My best friend, Lindsay, and I met in the girls’ bathroom at school when we were twelve. I was hiding in a stall, scrubbing my hands raw with a wet paper towel, when she walked in. Humiliation drowned me with a tidal wave of red. I bit my lip, stifling sound, until I thought she’d left. But she hadn’t. She’d known someone was there and held her breath, waiting for me to whimper again, then knocked on my stall door. When I didn’t answer, she got on her knees on the filthy floor and crawled under, facing me with a jaw set in a determined line but eyes soft and pitying. Lindsay made the same face every time she saved something: a baby bird fallen out of its nest, a dog hit by a car, the houseplants her mom couldn’t help but kill with her lack of a green thumb.
She lent me the skirt she was wearing, even though her shirt wasn’t quite long enough to cover the top seam of her leggings. We went to the nurse, Lin talking incessantly in the office when I felt too mortified to say a word. That year, she became the girl in my life who knew about things a motherless girl didn’t know, like periods and bras. We ate together at school and studied together in the library, but I never let her come to my house and I rarely could get my dad to let me go to hers. Sometimes I told my dad stories about after-school study groups or Brain Bowl competitions that didn’t exist just to have an afternoon where we could pretend we had a friendship like the ones on TV, where the girls giggle over boys and watch movies and eat popcorn and paint their nails. Always, I scrubbed off the polish and brushed away the scent of popcorn with mint toothpaste before going home again.
“What would I say to her?”
“Did you tell her you were leaving?”
“I didn’t tell anyone.”
“Could be she’s worried ’cause you missed school.”
She’d probably wonder what he did to me this time, when most things he does I try to pretend aren’t that big of a deal, at least not big enough to keep me from the one place I felt safe. I never missed school.
“Okay, I’ll call her.” I take the phone from Will and dial Lindsay’s number. It’s late enough that she would be home from drama club, the only part of the school day she liked.
It rings twice. I don’t realize I’m frozen, eyes not blinking, lungs not filling, until I hear Lindsay’s voice on the other end and my muscles relax.
“Thank goodness you picked up.”
“Zoe?”
“Yes, it’s me.”
Lindsay doesn’t speak for a minute, but I can hear rustling and the heavy thud of feet climbing stairs on her end.
“Lin?”
“Shh!”
Another minute passes and I hear some muffled talking. Lindsay tells someone I’m Gabe from school calling about an assignment. I have to listen, longer than I want to, to her sister, Blaire, tease Lindsay in her high-pitched voice about a boy calling. Finally, I hear a door close and Lindsay breathes into the phone again.
“Zoe,” she whispers. “God, I’ve been worried. Where are you? Are you with Will? The police came, wanting to know if I knew where you were. They have a warrant for Will’s arrest. For assault on your dad. They want to find you. What’s going on?”

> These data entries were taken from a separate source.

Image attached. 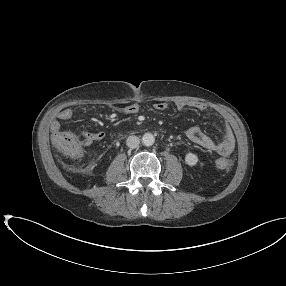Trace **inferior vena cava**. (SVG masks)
Here are the masks:
<instances>
[{
  "label": "inferior vena cava",
  "mask_w": 286,
  "mask_h": 286,
  "mask_svg": "<svg viewBox=\"0 0 286 286\" xmlns=\"http://www.w3.org/2000/svg\"><path fill=\"white\" fill-rule=\"evenodd\" d=\"M139 143H140L139 137L134 136V135L129 136L126 140V145L132 149L138 147Z\"/></svg>",
  "instance_id": "obj_1"
}]
</instances>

I stare at the wall across from me, even though Will’s trying hard to catch my eye. I can’t look at him yet or I’ll panic over all this.

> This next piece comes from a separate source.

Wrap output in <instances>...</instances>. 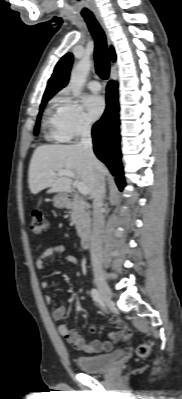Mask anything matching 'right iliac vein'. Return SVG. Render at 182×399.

“Are they tracing your calls?”
Lindsay snorts. “I don’t think so. This isn’t a movie, you know. But my mom and dad got so pissed when the police came. They threatened to ground me for the rest of the school year if I didn’t tell them everything. But, geez, Zoe, you didn’t even tell me you were leaving.”

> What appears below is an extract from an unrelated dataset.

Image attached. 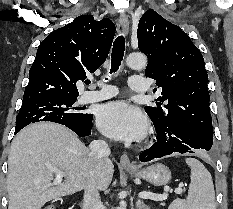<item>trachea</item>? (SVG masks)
<instances>
[{"instance_id":"obj_1","label":"trachea","mask_w":233,"mask_h":209,"mask_svg":"<svg viewBox=\"0 0 233 209\" xmlns=\"http://www.w3.org/2000/svg\"><path fill=\"white\" fill-rule=\"evenodd\" d=\"M124 51H125V39L124 37L118 36L114 43H113V48H112V54H111V69L110 73L116 72L123 60L124 56ZM91 81H86V84H90Z\"/></svg>"}]
</instances>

“It was a last-minute thing. We had to get out of there. You understand?”
“Yeah, we all understand. But that doesn’t mean the cops care. Did you know Will’s been busted for assault before? They think he stole some money, too. They told us he was dangerous. He isn’t holding you captive or anything, is he? I’ll get it if he’s right there and you can’t say anything. If he is, just say, uh, goldfish, and I’ll call the cops right now.”
“Lin, stop. It’s nothing like that. He’s never done anything to hurt me.”